● What is being asked
For this exercise, write out only the lines of the entries below from the one with "Seldovia Nature Tours" up to and including the one with "safety situation in Mauritania, it was possi", exactly as they are. Pictures stay out.

● Entries supplied

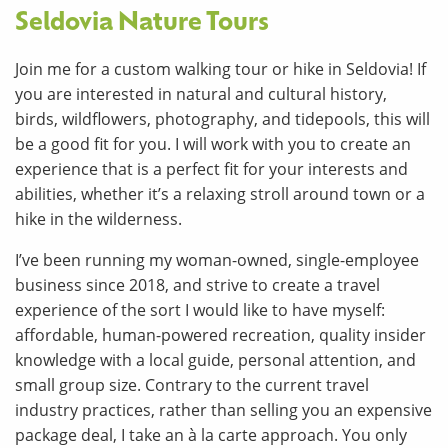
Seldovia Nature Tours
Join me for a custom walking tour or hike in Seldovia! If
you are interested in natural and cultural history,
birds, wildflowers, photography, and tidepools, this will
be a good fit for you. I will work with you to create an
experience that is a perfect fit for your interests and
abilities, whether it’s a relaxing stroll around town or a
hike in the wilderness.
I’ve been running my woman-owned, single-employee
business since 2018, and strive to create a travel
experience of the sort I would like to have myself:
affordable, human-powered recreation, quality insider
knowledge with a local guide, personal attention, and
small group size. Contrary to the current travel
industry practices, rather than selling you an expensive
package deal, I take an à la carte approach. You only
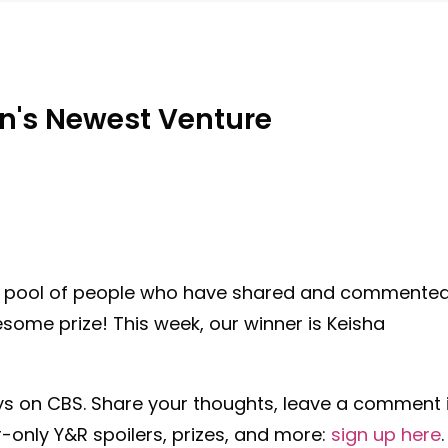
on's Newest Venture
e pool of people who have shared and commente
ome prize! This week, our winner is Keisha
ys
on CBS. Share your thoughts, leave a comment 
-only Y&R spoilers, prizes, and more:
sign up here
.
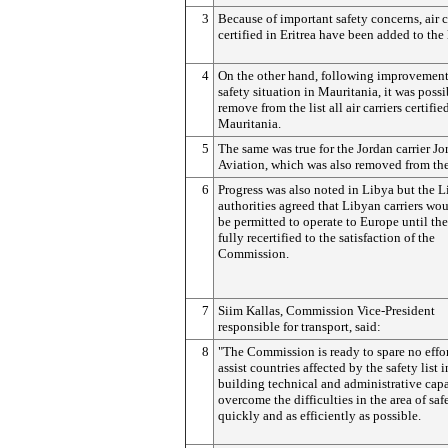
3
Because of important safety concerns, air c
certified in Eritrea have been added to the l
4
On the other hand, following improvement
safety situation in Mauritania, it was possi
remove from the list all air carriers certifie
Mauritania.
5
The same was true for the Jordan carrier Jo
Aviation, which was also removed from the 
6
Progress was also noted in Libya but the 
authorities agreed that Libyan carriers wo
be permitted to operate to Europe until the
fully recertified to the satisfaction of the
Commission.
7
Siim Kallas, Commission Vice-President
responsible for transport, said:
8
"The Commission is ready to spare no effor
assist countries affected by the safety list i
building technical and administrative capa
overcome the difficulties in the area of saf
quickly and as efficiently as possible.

...

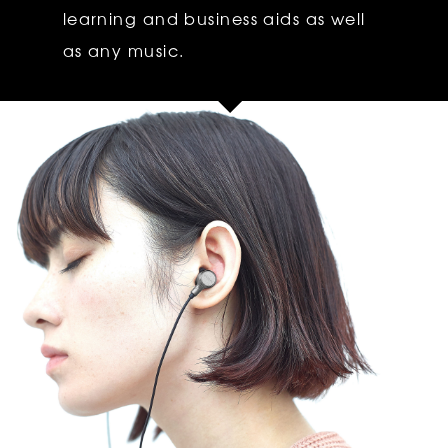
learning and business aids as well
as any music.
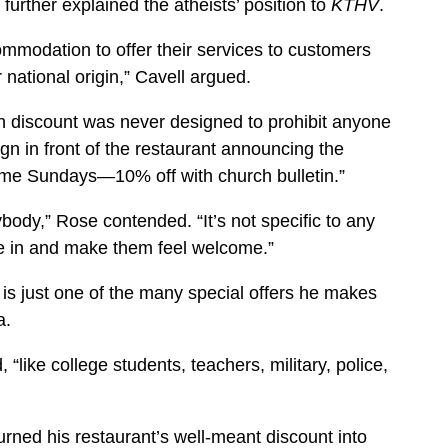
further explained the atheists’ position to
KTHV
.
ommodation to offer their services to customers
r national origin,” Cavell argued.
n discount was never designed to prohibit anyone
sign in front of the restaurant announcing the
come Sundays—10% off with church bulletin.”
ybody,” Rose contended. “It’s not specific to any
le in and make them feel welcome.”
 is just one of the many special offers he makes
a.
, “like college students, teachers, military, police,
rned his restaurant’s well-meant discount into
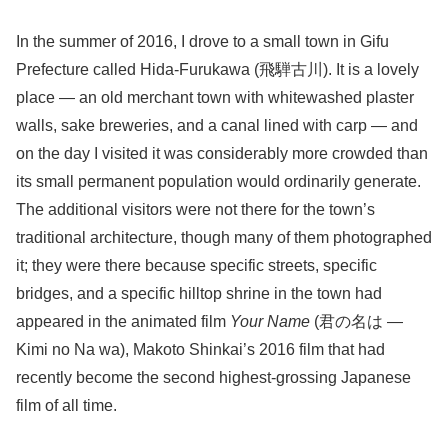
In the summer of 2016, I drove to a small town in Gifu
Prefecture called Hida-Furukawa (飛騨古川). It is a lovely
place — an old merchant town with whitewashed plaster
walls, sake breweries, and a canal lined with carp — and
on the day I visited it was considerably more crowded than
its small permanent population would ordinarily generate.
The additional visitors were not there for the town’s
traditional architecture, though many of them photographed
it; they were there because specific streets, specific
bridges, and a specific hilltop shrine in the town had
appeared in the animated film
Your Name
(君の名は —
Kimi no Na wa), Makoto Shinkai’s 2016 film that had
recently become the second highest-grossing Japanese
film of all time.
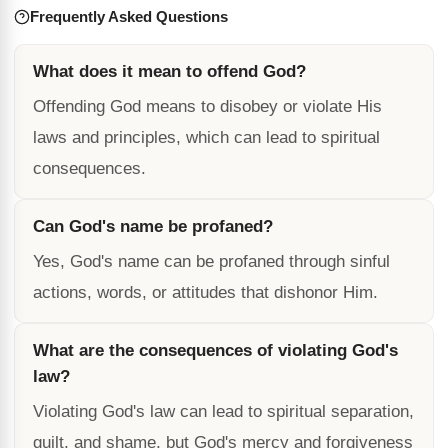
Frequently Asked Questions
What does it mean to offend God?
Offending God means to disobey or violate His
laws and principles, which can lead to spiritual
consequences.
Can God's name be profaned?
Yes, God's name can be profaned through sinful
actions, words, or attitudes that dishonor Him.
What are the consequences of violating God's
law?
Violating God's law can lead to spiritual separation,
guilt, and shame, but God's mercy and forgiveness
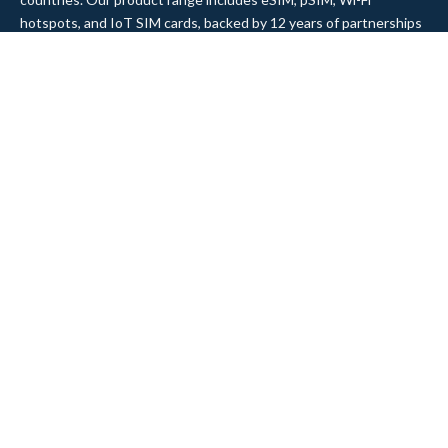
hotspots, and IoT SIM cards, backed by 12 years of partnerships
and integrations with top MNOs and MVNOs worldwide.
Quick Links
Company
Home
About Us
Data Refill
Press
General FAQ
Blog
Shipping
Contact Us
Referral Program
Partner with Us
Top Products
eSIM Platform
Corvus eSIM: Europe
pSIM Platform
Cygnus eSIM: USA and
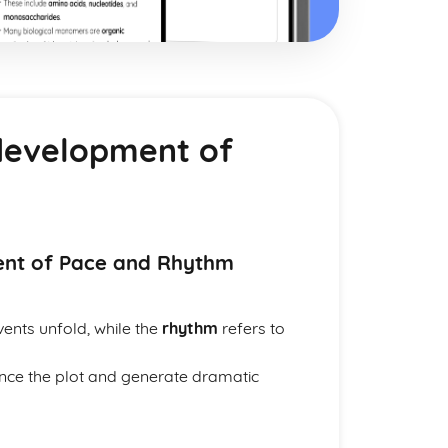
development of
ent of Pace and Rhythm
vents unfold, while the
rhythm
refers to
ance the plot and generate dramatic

==

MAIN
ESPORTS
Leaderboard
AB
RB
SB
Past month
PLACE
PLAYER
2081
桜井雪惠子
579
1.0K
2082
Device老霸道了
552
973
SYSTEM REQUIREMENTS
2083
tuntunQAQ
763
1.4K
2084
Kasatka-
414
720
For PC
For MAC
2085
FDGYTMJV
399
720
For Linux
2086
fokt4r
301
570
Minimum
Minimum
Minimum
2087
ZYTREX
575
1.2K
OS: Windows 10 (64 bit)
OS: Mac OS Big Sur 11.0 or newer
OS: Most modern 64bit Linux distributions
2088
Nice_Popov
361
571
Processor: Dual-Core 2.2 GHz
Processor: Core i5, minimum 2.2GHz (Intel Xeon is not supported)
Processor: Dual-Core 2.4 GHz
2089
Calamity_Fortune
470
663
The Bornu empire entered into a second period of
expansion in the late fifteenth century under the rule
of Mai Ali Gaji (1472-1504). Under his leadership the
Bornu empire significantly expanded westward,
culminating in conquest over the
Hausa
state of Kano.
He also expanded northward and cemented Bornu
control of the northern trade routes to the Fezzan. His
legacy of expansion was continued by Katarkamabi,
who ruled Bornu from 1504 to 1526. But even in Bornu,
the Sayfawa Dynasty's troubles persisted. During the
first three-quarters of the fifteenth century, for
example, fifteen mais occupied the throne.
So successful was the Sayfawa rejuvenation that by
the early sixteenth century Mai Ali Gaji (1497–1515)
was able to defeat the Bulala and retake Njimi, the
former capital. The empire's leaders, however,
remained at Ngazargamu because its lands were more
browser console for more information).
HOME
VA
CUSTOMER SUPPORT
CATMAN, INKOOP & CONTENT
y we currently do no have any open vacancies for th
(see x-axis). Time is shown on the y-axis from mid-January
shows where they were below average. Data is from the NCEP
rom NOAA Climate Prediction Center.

● Solution for this problem
Seldovia Nature Tours
Join me for a custom walking tour or hike in Seldovia! If
you are interested in natural and cultural history,
birds, wildflowers, photography, and tidepools, this will
be a good fit for you. I will work with you to create an
experience that is a perfect fit for your interests and
abilities, whether it’s a relaxing stroll around town or a
hike in the wilderness.
I’ve been running my woman-owned, single-employee
business since 2018, and strive to create a travel
experience of the sort I would like to have myself:
affordable, human-powered recreation, quality insider
knowledge with a local guide, personal attention, and
small group size. Contrary to the current travel
industry practices, rather than selling you an expensive
package deal, I take an à la carte approach. You only
on's Newest Venture
e pool of people who have shared and commente
ome prize! This week, our winner is Keisha
ys
on CBS. Share your thoughts, leave a comment 
-only Y&R spoilers, prizes, and more:
sign up here
.
3
Because of important safety concerns, air c
certified in Eritrea have been added to the l
4
On the other hand, following improvement
safety situation in Mauritania, it was possi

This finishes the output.